- [WORK INSTRUCTION] Nothing but the lines from the one containing "Find the location of a particular element. This" through the end of the material should be restated, and each exactly.
● ● ● ● ● ● ●
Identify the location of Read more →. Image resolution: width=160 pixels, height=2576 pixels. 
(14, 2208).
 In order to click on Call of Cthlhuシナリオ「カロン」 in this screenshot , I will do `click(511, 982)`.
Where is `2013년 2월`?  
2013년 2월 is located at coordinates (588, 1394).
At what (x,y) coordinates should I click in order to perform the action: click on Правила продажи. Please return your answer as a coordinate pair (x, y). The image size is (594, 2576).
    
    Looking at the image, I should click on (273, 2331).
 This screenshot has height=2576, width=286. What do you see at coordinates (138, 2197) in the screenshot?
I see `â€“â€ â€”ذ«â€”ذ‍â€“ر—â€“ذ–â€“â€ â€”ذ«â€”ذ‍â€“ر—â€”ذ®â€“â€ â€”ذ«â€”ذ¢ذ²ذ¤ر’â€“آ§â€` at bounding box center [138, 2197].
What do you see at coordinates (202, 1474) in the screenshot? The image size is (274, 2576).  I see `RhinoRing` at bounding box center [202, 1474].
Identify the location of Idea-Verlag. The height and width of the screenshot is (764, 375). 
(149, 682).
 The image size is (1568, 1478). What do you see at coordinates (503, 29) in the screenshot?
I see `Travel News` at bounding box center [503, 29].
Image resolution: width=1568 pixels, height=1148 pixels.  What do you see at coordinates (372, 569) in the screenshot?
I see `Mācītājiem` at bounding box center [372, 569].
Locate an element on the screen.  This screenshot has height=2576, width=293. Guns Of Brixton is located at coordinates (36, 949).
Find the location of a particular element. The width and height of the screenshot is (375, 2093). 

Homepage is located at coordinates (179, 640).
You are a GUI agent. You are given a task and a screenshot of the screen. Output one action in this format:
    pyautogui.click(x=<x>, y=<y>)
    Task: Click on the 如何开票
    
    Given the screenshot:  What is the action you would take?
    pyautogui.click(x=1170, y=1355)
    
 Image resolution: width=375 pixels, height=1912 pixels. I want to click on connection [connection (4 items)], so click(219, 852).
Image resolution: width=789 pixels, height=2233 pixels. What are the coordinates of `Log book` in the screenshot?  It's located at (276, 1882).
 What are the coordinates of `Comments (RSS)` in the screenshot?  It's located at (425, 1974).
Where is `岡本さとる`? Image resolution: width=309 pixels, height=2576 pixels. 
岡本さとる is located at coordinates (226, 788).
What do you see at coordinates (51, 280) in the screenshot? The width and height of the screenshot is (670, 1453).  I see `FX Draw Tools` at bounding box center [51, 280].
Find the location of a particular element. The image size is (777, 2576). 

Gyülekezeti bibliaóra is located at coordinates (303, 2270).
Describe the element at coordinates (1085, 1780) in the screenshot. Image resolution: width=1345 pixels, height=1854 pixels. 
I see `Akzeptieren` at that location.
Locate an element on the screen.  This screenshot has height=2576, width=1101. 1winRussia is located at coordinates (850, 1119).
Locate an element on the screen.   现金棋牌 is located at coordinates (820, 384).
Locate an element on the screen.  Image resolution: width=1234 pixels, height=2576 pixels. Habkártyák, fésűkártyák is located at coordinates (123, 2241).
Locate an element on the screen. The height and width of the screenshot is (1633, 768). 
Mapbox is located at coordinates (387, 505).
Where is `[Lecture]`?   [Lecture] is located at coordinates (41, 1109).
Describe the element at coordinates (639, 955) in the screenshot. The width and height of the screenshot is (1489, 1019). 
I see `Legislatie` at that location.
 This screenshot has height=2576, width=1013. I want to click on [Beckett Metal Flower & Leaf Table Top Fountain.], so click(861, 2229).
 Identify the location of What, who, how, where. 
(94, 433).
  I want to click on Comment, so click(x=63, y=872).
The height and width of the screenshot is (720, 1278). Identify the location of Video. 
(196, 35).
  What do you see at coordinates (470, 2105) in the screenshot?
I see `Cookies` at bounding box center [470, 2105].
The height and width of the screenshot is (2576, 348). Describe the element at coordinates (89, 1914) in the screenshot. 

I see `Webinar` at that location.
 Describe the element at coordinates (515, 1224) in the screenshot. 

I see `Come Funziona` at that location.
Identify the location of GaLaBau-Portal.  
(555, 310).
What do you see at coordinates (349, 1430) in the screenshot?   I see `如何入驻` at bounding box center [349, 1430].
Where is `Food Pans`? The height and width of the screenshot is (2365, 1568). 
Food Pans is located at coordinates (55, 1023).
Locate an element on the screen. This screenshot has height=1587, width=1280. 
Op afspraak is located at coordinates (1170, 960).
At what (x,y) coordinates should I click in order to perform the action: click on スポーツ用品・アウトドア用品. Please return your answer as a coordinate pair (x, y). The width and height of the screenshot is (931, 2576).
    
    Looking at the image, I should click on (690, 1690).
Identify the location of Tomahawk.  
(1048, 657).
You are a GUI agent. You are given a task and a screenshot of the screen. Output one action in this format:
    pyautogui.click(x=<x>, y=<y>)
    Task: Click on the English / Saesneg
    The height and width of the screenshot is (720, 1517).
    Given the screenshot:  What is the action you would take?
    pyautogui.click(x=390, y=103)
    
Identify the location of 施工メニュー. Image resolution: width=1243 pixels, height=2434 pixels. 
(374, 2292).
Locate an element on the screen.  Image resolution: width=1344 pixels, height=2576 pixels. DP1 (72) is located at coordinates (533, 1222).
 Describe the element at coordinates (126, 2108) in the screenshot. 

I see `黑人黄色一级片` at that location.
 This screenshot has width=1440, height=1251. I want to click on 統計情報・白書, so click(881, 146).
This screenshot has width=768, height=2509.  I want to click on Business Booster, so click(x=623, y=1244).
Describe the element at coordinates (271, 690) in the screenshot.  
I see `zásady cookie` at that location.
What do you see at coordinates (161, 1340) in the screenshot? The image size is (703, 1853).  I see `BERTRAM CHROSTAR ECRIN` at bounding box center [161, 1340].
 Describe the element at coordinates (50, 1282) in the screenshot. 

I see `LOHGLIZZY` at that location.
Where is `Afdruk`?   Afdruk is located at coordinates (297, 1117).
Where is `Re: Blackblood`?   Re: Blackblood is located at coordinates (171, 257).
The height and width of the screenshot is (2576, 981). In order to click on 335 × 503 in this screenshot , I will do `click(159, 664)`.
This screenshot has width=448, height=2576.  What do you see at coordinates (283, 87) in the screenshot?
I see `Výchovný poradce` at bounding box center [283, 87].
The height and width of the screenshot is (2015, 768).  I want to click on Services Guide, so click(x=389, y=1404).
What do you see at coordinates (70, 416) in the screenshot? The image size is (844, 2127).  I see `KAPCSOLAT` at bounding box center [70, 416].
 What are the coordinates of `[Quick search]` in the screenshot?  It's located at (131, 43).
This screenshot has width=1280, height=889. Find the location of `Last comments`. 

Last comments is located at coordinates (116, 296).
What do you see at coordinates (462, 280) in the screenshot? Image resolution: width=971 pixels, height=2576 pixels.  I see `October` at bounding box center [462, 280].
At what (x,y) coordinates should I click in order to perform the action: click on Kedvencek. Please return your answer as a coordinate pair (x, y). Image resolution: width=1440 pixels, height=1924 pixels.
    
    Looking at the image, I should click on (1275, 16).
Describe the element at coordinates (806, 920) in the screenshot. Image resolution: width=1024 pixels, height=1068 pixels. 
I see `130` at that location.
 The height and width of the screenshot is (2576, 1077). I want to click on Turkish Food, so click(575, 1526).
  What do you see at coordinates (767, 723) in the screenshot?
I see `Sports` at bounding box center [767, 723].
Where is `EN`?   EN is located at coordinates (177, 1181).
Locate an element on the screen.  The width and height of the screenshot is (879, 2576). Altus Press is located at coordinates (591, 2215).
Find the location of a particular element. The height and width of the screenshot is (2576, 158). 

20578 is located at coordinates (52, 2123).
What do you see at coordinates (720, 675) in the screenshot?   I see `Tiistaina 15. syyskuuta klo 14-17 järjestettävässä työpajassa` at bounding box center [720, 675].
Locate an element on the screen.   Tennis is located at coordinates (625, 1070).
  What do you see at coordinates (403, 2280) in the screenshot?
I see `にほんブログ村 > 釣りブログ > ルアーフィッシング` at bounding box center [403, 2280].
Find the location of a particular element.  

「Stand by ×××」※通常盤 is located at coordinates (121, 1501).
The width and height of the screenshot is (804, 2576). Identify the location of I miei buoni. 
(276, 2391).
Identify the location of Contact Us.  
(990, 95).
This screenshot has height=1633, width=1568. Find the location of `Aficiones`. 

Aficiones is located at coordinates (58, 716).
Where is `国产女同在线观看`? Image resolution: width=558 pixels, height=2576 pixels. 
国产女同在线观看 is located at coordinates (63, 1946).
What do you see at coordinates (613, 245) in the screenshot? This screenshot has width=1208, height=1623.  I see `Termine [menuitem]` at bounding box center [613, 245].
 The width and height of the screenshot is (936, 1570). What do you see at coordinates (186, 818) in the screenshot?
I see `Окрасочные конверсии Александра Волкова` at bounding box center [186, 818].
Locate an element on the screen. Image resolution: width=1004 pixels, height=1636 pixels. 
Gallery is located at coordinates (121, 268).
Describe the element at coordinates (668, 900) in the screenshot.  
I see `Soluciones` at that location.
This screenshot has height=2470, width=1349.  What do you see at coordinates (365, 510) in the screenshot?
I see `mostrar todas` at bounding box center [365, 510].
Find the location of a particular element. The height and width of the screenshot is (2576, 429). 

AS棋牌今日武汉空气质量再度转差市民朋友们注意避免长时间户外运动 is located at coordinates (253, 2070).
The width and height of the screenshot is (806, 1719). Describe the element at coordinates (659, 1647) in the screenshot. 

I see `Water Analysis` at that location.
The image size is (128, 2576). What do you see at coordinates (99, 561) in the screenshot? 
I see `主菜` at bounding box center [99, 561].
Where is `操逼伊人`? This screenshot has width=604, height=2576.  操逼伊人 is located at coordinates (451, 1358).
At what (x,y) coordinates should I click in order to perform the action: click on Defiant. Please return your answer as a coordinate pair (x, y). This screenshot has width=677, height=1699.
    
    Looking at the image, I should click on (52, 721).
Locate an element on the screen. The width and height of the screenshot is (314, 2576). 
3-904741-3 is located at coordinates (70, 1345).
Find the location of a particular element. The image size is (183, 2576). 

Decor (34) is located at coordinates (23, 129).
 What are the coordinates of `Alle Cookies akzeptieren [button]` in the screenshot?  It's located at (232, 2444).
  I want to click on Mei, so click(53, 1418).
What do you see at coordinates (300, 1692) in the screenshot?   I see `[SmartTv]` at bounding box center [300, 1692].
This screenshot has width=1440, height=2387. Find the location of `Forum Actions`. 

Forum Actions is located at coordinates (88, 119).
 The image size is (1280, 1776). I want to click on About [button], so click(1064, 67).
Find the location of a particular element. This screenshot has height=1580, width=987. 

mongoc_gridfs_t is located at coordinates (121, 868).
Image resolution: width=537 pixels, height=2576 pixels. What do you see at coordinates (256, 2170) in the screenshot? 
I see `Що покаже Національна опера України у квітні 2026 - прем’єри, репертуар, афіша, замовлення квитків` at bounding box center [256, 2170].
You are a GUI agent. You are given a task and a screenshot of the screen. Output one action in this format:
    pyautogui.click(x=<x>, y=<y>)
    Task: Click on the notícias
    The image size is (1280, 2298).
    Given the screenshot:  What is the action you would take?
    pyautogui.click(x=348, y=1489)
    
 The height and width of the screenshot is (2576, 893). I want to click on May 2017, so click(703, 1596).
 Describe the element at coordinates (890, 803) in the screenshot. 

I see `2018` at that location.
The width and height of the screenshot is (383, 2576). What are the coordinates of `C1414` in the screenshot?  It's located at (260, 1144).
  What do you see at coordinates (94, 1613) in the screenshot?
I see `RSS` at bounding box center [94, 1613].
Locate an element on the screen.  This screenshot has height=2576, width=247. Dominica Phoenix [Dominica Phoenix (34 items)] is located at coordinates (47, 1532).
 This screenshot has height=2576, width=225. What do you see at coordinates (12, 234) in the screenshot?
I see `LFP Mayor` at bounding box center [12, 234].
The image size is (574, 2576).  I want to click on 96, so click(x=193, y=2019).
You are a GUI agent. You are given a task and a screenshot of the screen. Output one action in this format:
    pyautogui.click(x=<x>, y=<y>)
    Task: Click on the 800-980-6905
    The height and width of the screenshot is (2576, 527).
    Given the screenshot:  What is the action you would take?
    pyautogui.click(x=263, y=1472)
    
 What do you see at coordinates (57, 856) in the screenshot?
● ● ● ● ● ● ●
- [REPLY]
Find the location of a particular element. This screenshot has height=1580, width=987. 

mongoc_gridfs_t is located at coordinates (121, 868).
Image resolution: width=537 pixels, height=2576 pixels. What do you see at coordinates (256, 2170) in the screenshot? 
I see `Що покаже Національна опера України у квітні 2026 - прем’єри, репертуар, афіша, замовлення квитків` at bounding box center [256, 2170].
You are a GUI agent. You are given a task and a screenshot of the screen. Output one action in this format:
    pyautogui.click(x=<x>, y=<y>)
    Task: Click on the notícias
    The image size is (1280, 2298).
    Given the screenshot:  What is the action you would take?
    pyautogui.click(x=348, y=1489)
    
 The height and width of the screenshot is (2576, 893). I want to click on May 2017, so click(703, 1596).
 Describe the element at coordinates (890, 803) in the screenshot. 

I see `2018` at that location.
The width and height of the screenshot is (383, 2576). What are the coordinates of `C1414` in the screenshot?  It's located at (260, 1144).
  What do you see at coordinates (94, 1613) in the screenshot?
I see `RSS` at bounding box center [94, 1613].
Locate an element on the screen.  This screenshot has height=2576, width=247. Dominica Phoenix [Dominica Phoenix (34 items)] is located at coordinates (47, 1532).
 This screenshot has height=2576, width=225. What do you see at coordinates (12, 234) in the screenshot?
I see `LFP Mayor` at bounding box center [12, 234].
The image size is (574, 2576).  I want to click on 96, so click(x=193, y=2019).
You are a GUI agent. You are given a task and a screenshot of the screen. Output one action in this format:
    pyautogui.click(x=<x>, y=<y>)
    Task: Click on the 800-980-6905
    The height and width of the screenshot is (2576, 527).
    Given the screenshot:  What is the action you would take?
    pyautogui.click(x=263, y=1472)
    
 What do you see at coordinates (57, 856) in the screenshot?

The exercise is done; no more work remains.